В его кабинете, в котором стояли еще два стола, сейчас пустых, Липа разделась, пристроила свою шубку на вешалку, уселась на стул, вежливо, как школьница, сложила руки на коленях и приготовилась отвечать на вопросы. Впрочем, так и не начавшуюся беседу внезапно прервал телефонный звонок.

– Извините. – Липа полезла в сумку, выудила телефон, нажала кнопку ответа. – Это Станислав Крушельницкий. Можно я отвечу? Он знает, что я у вас, и не стал бы звонить без серьезной причины.

Зубов согласно кивнул, дивясь тому, что уровень тревожности у доктора Бердниковой, похоже, зашкаливал.

– Да, Стас, что случилось? – выпалила она и замолчала, слушая ответ.

Глаза ее становились все больше, медленно наполнялись слезами, пока еще не пролитыми, но уже готовыми к тому, чтобы выкатиться на стремительно теряющие краску щеки. Дослушав, она не стала отвечать, просто нажала на кнопку отбоя и осталась сидеть, потерянно глядя на столешницу зубовского стола.

– Что-то случилось, Олимпиада Сергеевна? – аккуратно поинтересовался тот. – Что-то с вашей мамой?

Слово «мама» вывело Олимпиаду из оцепенения. Она встрепенулась, посмотрела на капитана осмысленным взглядом, покачала головой:

– Нет, с мамой все в порядке. Это Франц Яковлевич… Стас поехал к нему, чтобы поговорить. Мы договорились там встретиться после того, как я освобожусь. Так вот Стас приехал, и оказалось… – она замолчала, словно собираясь с силами, – у Франца Яковлевича ночью случился инфаркт. Он смог позвать на помощь, соседка вызвала «Скорую» и его увезли в больницу. Сейчас он в реанимации.

Зубов помолчал, осмысливая сказанное ею. В тот единственный раз, когда он видел профессора Лагранжа, о котором, впрочем, так много слышал, старик ему понравился. Кажется, он еще понял что-то важное, объясняющее поведение Евы, понял и обещал подумать, а потом рассказать. И вот не успел.

Олимпиада все-таки не сдержалась и заплакала. Зубов крякнул, встал из-за стола, подошел к сейфу в углу, налил воды из стоящего на нем графина. Липа с благодарностью приняла стакан, сделала глоток, зубы клацнули об стекло. Она обхватила стакан двумя руками и начала сосредоточенно пить маленькими глотками, смотря куда-то мимо Зубова, а точнее, в стену за его плечом.

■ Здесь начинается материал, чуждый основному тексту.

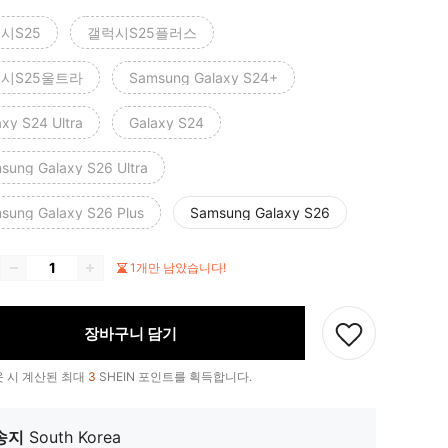
시S25
갤럭시S25플러스
시S25울트라
Samsung Galaxy S24+
axy S24 Ultra
Galaxy S24
sung Galaxy S26 Ultra
sung Galaxy S26 Plus
Samsung Galaxy S26
1개만 남았습니다!
장바구니 담기
 시 계산된 최대
3
SHEIN 포인트를 획득합니다.
송지
South Korea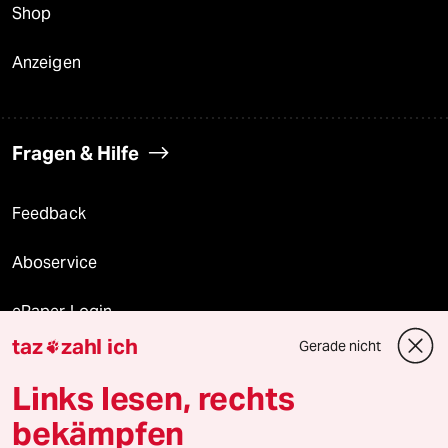
Shop
Anzeigen
Fragen & Hilfe
Feedback
Aboservice
ePaper Login
taz
zahl ich
Gerade nicht

Downloads für Abonnierende
Links lesen, rechts
bekämpfen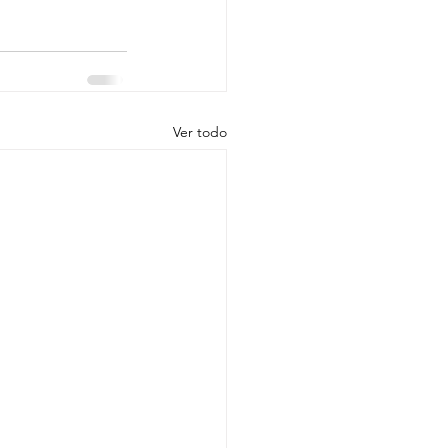
Ver todo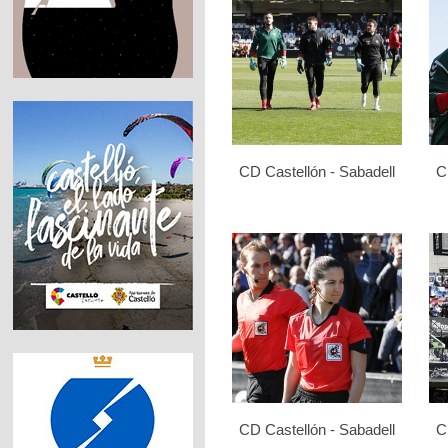
CD Castellón - Sabadell
C
CD Castellón - Sabadell
C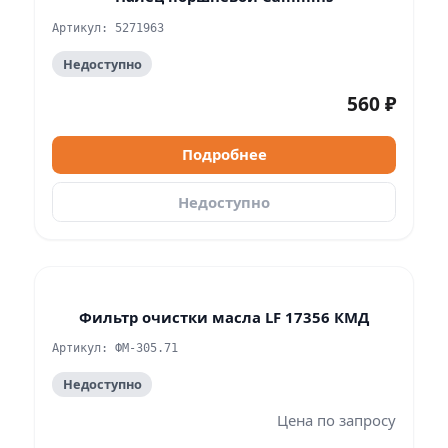
Артикул: 5271963
Недоступно
560 ₽
Подробнее
Недоступно
Фильтр очистки масла LF 17356 КМД
Артикул: ФМ-305.71
Недоступно
Цена по запросу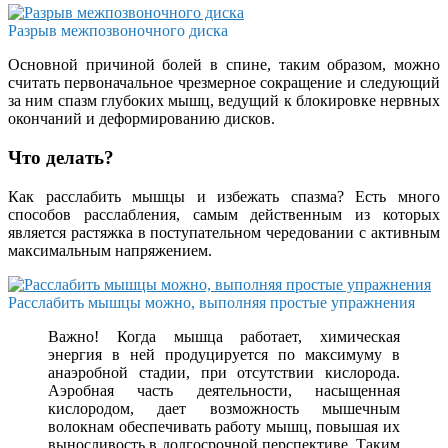
Разрыв межпозвоночного диска
Основной причиной болей в спине, таким образом, можно
считать первоначальное чрезмерное сокращение и следующий
за ним спазм глубоких мышц, ведущий к блокировке нервных
окончаний и деформированию дисков.
Что делать?
Как расслабить мышцы и избежать спазма? Есть много
способов расслабления, самым действенным из которых
является растяжка в поступательном чередовании с активным
максимальным напряжением.
Расслабить мышцы можно, выполняя простые упражнения
Важно! Когда мышца работает, химическая
энергия в ней продуцируется по максимуму в
анаэробной стадии, при отсутствии кислорода.
Аэробная часть деятельности, насыщенная
кислородом, дает возможность мышечным
волокнам обеспечивать работу мышц, повышая их
выносливость в долгосрочной перспективе. Таким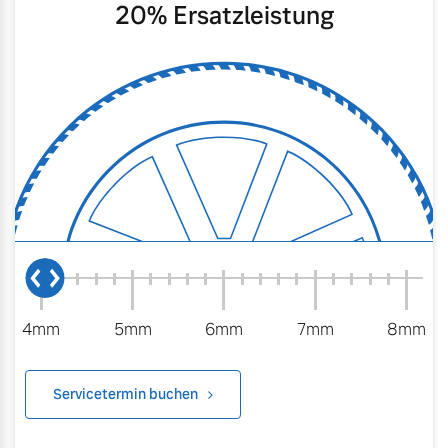
20
% Ersatzleistung
4mm
5mm
6mm
7mm
8mm
Servicetermin buchen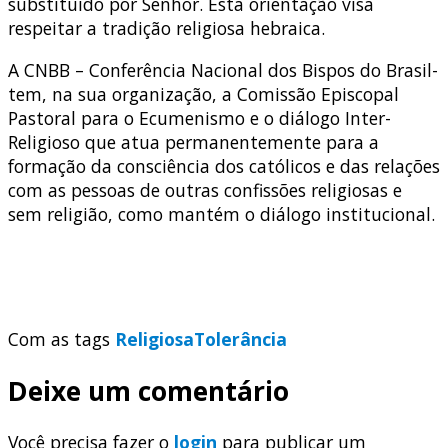
substituído por Senhor. Esta orientação visa
respeitar a tradição religiosa hebraica.
A CNBB – Conferência Nacional dos Bispos do Brasil-
tem, na sua organização, a Comissão Episcopal
Pastoral para o Ecumenismo e o diálogo Inter-
Religioso que atua permanentemente para a
formação da consciência dos católicos e das relações
com as pessoas de outras confissões religiosas e
sem religião, como mantém o diálogo institucional.
Com as tags
Religiosa
Tolerância
Deixe um comentário
Você precisa fazer o
login
para publicar um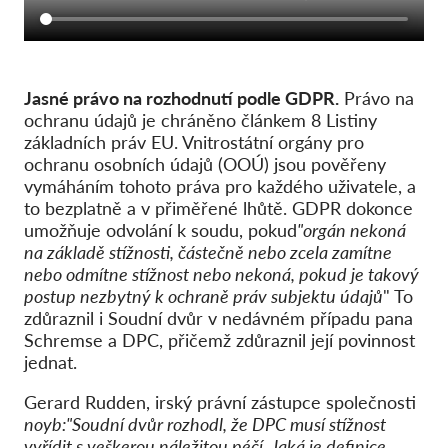
Jasné právo na rozhodnutí podle GDPR.
Právo na
ochranu údajů je chráněno článkem 8 Listiny
základních práv EU. Vnitrostátní orgány pro
ochranu osobních údajů (OOÚ) jsou pověřeny
vymáháním tohoto práva pro každého uživatele, a
to bezplatně a v přiměřené lhůtě. GDPR dokonce
umožňuje odvolání k soudu, pokud
"orgán nekoná
na základě stížnosti, částečně nebo zcela zamítne
nebo odmítne stížnost nebo nekoná, pokud je takový
postup nezbytný k ochraně práv subjektu údajů
" To
zdůraznil i Soudní dvůr v nedávném případu pana
Schremse a DPC, přičemž zdůraznil její povinnost
jednat.
Gerard Rudden, irský právní zástupce společnosti
noyb:
"Soudní dvůr rozhodl, že DPC musí stížnost
vyřídit s veškerou náležitou péčí. Jaká je definice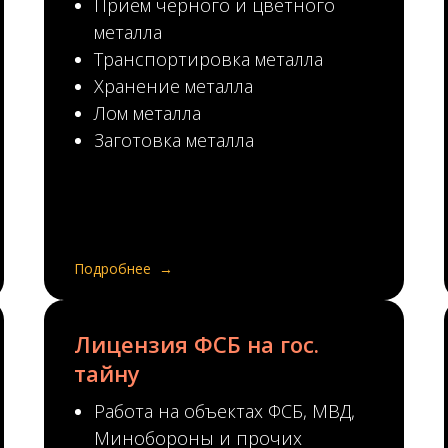
Прием черного и цветного
металла
Транспортировка металла
Хранение металла
Лом металла
Заготовка металла
Подробнее
Лицензия ФСБ на гос.
тайну
Работа на объектах ФСБ, МВД,
Минобороны и прочих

Он повернулся, чтобы уточнить, куда именно она смотрит. На стене висела пришпиленная канцелярским дротиком цветная фотография, сделанная с картины, когда-то обнаруженной в ходе обыска в квартире гражданина Шубейкина, убившего и расчленившего тело своей подруги Екатерины Стрижовой, ныне отбывающего наказание в колонии строгого режима.

Острый утес, скорее даже обрыв, на самом краю которого на одной ножке стоял стул. На стуле сидел человек и самозабвенно играл на скрипке… Что-то в этой картине цепляло капитана Зубова, поэтому он и не убирал ее со стены. И сейчас, похоже, скрипач над обрывом зацепил и Олимпиаду Бердникову.

– Откуда у вас это? – спросила она и со стуком поставила стакан на стол. Выплеснулась вода, тонкий ручеек пополз к краю стола, грозя обрушиться водопадом Олимпиаде на колени. Она этого даже не заметила.

– В ходе одного расследования нашел, – пожал плечами Зубов. – А вы почему интересуетесь?

– Потому что это картина Евы.

Глава 9

Невыспавшийся после бессонной ночи, а оттого особенно злой, капитан Зубов сидел в своем служебном кабинете и докладывал о результатах командировки, из которой только что вернулся, коллегам, руководству и следователю, ведущему дело об убийствах четы Бабурских и доктора Зябликова, а также покушения на убийство Егора Ермолаева.